▶ **Requirement**
Set down all of the entries below exactly, and omit the pictures.

▶ **Recorded information**
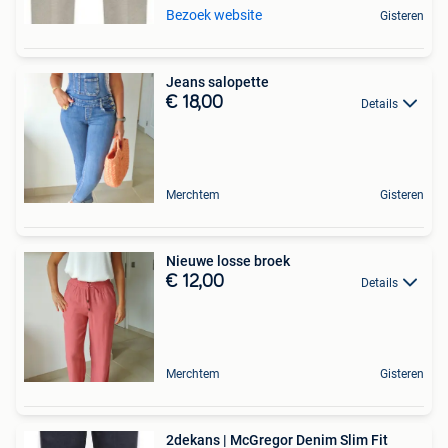
Bezoek website
Gisteren
Jeans salopette
€ 18,00
Details
Merchtem
Gisteren
Nieuwe losse broek
€ 12,00
Details
Merchtem
Gisteren
2dekans | McGregor Denim Slim Fit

▶ **Exercise response**
Bezoek website
Gisteren
Jeans salopette
€ 18,00
Details
Merchtem
Gisteren
Nieuwe losse broek
€ 12,00
Details
Merchtem
Gisteren
2dekans | McGregor Denim Slim Fit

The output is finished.